We’re all familiar with Pinterest by now. I have an account and I’m sure many of you do, too. Love it or hate it, we can’t ignore the forum that so many people are using to get inspiration for their family dinner menus, kids’ birthday outfits, home decor and so much more. My Pinterest boards even include favorite costume designs for medieval and Renaissance re-enactment, a hobby and somewhat of a guilty pleasure left over from my teen years. 😉 As a few of my girlfriends have said, Pinterest is the tech-savvy, mobile friendly way of collecting magazine clippings and saving them for later use. Good points, all.
However, with the availability of photos depicting people’s various likes and tastes, it’s not enough to just collect pretty pictures – the next step is to try and implement these ideas in one’s daily life. Many businesses in particular are struggling to keep up with the barrage of new expectations that websites like this have introduced. For example, a realtor shows homes to a new class of buyers who seem to have an idea of what they want in terms of home structure and decor (in this case due to both Pinterest and ‘reality’ channels like HGTV), but the homes they see in real life need work or do not match the pictures in their heads. A florist must try to recreate elaborate bouquets in pictures her clients bring to her when the flowers requested for the wedding are not in the couple’s budget.

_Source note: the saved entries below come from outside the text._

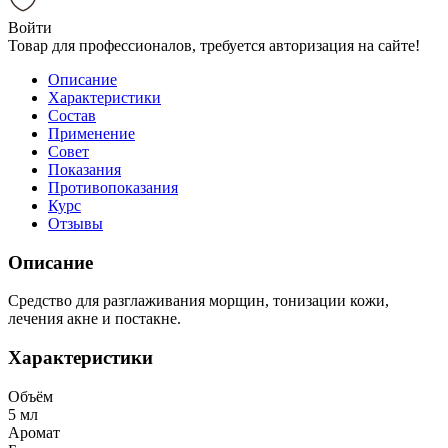
Войти
Товар для профессионалов, требуется авторизация на сайте!
Описание
Характеристики
Состав
Применение
Совет
Показания
Противопоказания
Курс
Отзывы
Описание
Средство для разглаживания морщин, тонизации кожи,
лечения акне и постакне.
Характеристики
Объём
5 мл
Аромат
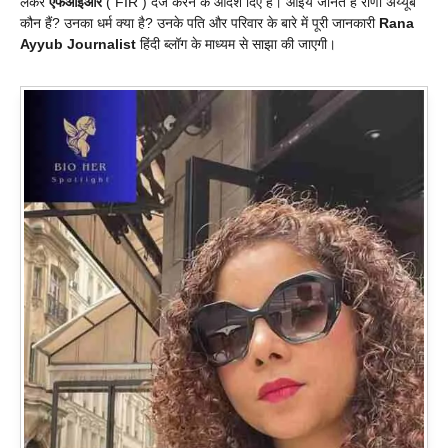
लेकर
एफआईआर
( FIR ) दर्ज करने के आदेश दिए हैं। आइये जानते हैं राणा अय्यूब
कौन हैं? उनका धर्म क्या है? उनके पति और परिवार के बारे में पूरी जानकारी
Rana
Ayyub Journalist
हिंदी ब्लॉग के माध्यम से साझा की जाएगी।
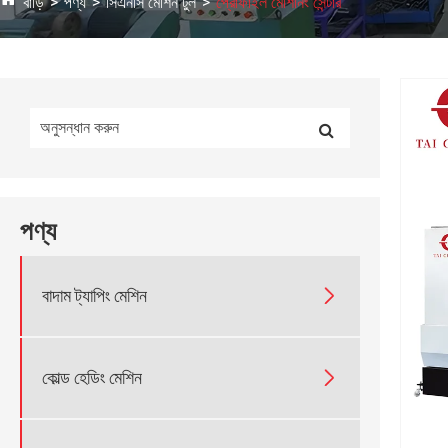
বাড়ি
পণ্য
সিএনসি মেশিন টুল
প্রোফাইল মেশিনিং সেন্টার
পণ্য

বাদাম ট্যাপিং মেশিন

কোল্ড হেডিং মেশিন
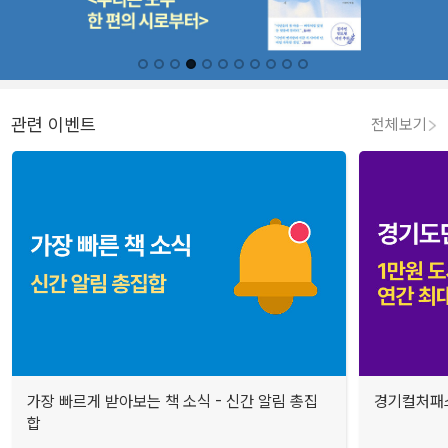
관련 이벤트
전체보기
가장 빠르게 받아보는 책 소식 - 신간 알림 총집
경기컬처패스
합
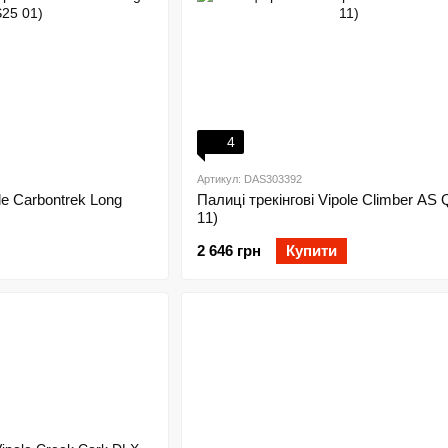
4
Артикул: DAS303392
le Carbontrek Long
Палиці трекінгові Vipole Climber AS 
11)
2 646 грн
Купити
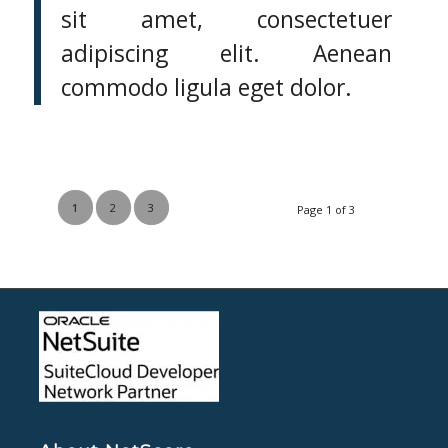
sit amet, consectetuer
adipiscing elit. Aenean
commodo ligula eget dolor.
1
2
3
Page 1 of 3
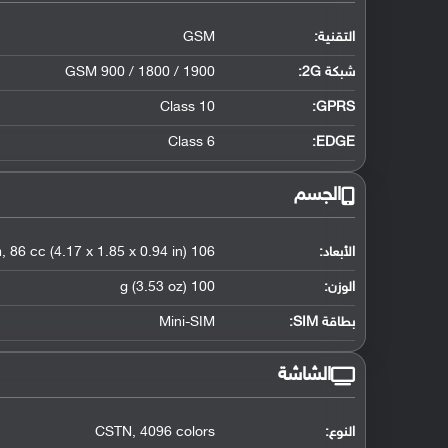
التقنية:
GSM
شبكة 2G:
GSM 900 / 1800 / 1900
Class 10
GPRS:
Class 6
EDGE:
الجسم
الأبعاد:
106 x 47 x 24 mm, 86 cc (4.17 x 1.85 x 0.94 in)
الوزن:
100 g (3.53 oz)
بطاقة SIM:
Mini-SIM
الشاشة
النوع:
CSTN, 4096 colors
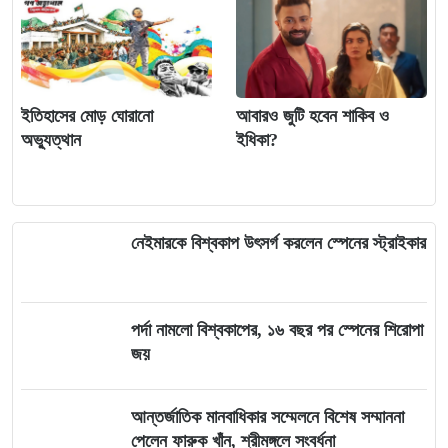
ইতিহাসের মোড় ঘোরানো
আবারও জুটি হবেন শাকিব ও
অভ্যুত্থান
ইধিকা?
নেইমারকে বিশ্বকাপ উৎসর্গ করলেন স্পেনের স্ট্রাইকার
পর্দা নামলো বিশ্বকাপের, ১৬ বছর পর স্পেনের শিরোপা
জয়
আন্তর্জাতিক মানবাধিকার সম্মেলনে বিশেষ সম্মাননা
পেলেন ফারুক খাঁন, শ্রীমঙ্গলে সংবর্ধনা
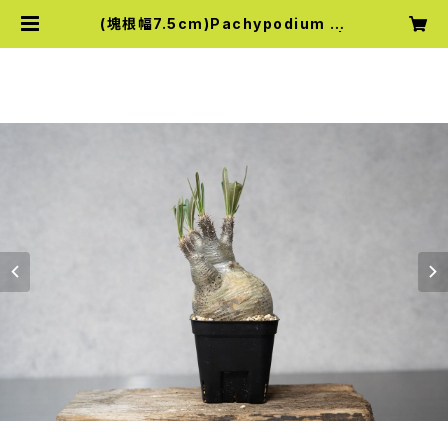
(塊根幅7.5cm)Pachypodium ro
sulatum var. gracilius (44) |
Knick Knack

(picture courtesy of “All My Wedding Flowers”)
A customer recently handed my brother, a bartender, his iPhone to have a drink made based on the item pictured. I even heard a story about a person who walked into an Irish pub with a sushi recipe, asking for it to be produced and ignoring the restaurant’s established menu.
So…are businesses being asked to be all things to all people? Should they be able to produce anything and everything demanded of them, regardless of their specialties, or be taken at face value? Leave your thoughts!